One month with no squats and I actually thought I would walk in to my sets of 8 and go 150. My new max, as of the last time I squatted, is 200, so that’s reasonable right?
That just shows how much I still have to learn. A full month — Nov 10 to Dec 10 — without squatting is not a small matter.
Three warmup sets with just the bar and I added 50, like I always do, and was stunned at how hard 8 at 95 pounds was. Didn’t I do 30+ in a row at 95 just a few weeks ago — for FUN? A set there and I added 20. 115 pounds. It was shockingly hard. I can’t put my finger on whether it was that it felt heavy, or whether it was hard cardio-wise, because I was breathing like I’d been for a sprint, but either way it was incredibly humbling. Putting on my hoodie that morning I’d found the champagne cork from the bottle I’d opened to celebrate my 200lb squat the very last time I squatted, and here I was grinding through 115 pounds???
“You’ve got to forget about the numbers,” Ben said, as usual reading my mind — or my crestfallen face. He had warned me before I left it would take time to come back from being off. But hearing that and feeling it are very different. I glared at the rinky weights on the bar. “How much should I do for my actual sets?” I asked. “Maybe that,” he said. I couldn’t. My pride wouldn’t let me. I can squat 200 pounds, dammit, and although that attitude isn’t going to get me anywhere, I was mad at my body for betraying me, and wanted to overcome it. “I can do a little more,” I said. Seeing how stubborn I was prepared to be, Ben shrugged. “Add 2 1/2s,” he said. That was almost as bad as nothing, but I did what he said.

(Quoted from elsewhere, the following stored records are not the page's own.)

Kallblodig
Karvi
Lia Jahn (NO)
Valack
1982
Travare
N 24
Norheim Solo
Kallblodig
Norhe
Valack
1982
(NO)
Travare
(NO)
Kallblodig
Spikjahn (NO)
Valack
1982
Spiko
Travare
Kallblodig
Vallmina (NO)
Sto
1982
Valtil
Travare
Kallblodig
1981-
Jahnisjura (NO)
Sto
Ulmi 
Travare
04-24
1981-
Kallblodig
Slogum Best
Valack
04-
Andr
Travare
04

I laboriously made my way through three sets, having to sit down to catch my breath after three. This was mortifying. Susan came in to find me on a box, head in my hands, breathing heavy. I was glad my friend was there to support me — it’s not been a good week — but embarrassed for her to look at the bar and look at me. She’d made great strides while I was gone and I’m thrilled for her, but I hated for her to see me looking weak. But having her there for my last set helped, knowing she wanted me to make it.
I feel like I could write a novel in the time it takes to do a set 0f 8. I like threes. Fives I can deal with. Eight takes an eternity. My mind wanders, I think about other stuff, I get discouraged halfway through that I’m only halfway done. My new battle will be that this training phase is all about high reps. For now, my lovely big max numbers are meaningless. We’re working on building muscle, so reps it is. And as hard as it will be, I will do my best to forget about the numbers. (But only for now.)